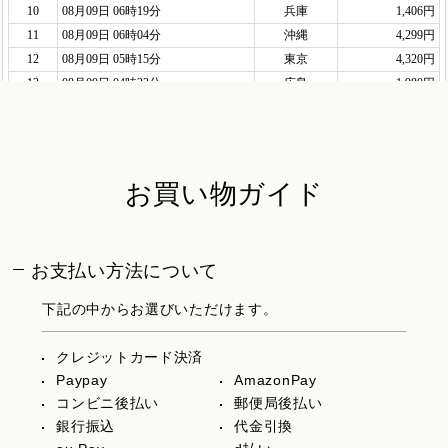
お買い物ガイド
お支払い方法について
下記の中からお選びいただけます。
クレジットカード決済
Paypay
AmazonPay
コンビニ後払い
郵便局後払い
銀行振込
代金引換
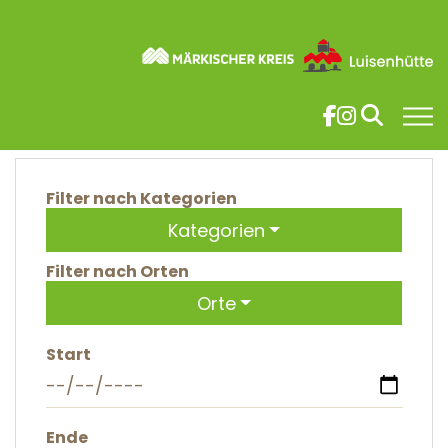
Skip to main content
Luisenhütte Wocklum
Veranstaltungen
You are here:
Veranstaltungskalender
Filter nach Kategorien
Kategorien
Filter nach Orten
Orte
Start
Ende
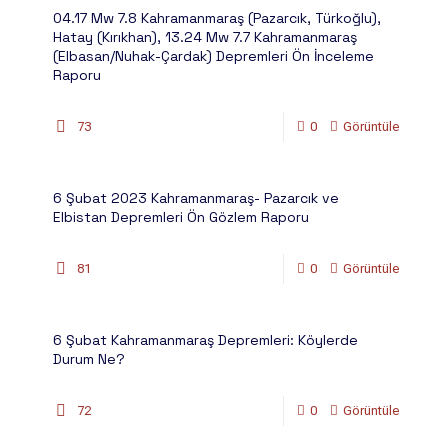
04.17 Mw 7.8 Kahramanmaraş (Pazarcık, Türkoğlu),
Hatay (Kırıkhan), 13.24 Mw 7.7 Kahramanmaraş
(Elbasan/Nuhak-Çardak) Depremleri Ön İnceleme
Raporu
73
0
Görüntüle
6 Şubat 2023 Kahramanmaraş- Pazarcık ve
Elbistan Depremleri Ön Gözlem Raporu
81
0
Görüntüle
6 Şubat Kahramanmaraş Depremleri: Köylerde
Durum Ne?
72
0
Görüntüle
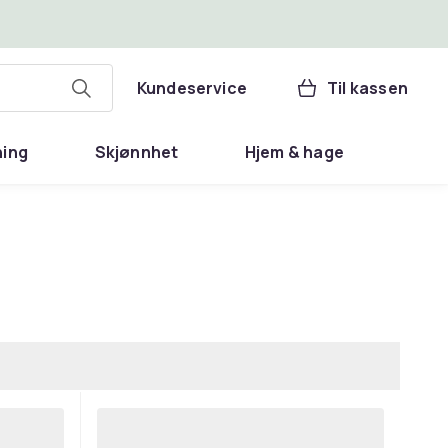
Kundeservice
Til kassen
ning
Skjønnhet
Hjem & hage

********************

Task to carry out
Where an entry holds a picture, leave the picture out and output the rest exactly.

Result below
お買い物ガイド
お支払い方法について
下記の中からお選びいただけます。
クレジットカード決済
Paypay
AmazonPay
コンビニ後払い
郵便局後払い
銀行振込
代金引換
Skip to main content
Luisenhütte Wocklum
Veranstaltungen
You are here:
Veranstaltungskalender
Filter nach Kategorien
Kategorien
Filter nach Orten
Orte
Start
Ende
04.17 Mw 7.8 Kahramanmaraş (Pazarcık, Türkoğlu),
Hatay (Kırıkhan), 13.24 Mw 7.7 Kahramanmaraş
(Elbasan/Nuhak-Çardak) Depremleri Ön İnceleme
Raporu
73
0
Görüntüle
6 Şubat 2023 Kahramanmaraş- Pazarcık ve
Elbistan Depremleri Ön Gözlem Raporu
81
0
Görüntüle
6 Şubat Kahramanmaraş Depremleri: Köylerde
Durum Ne?
72
0
Görüntüle
Kundeservice
Til kassen
ning
Skjønnhet
Hjem & hage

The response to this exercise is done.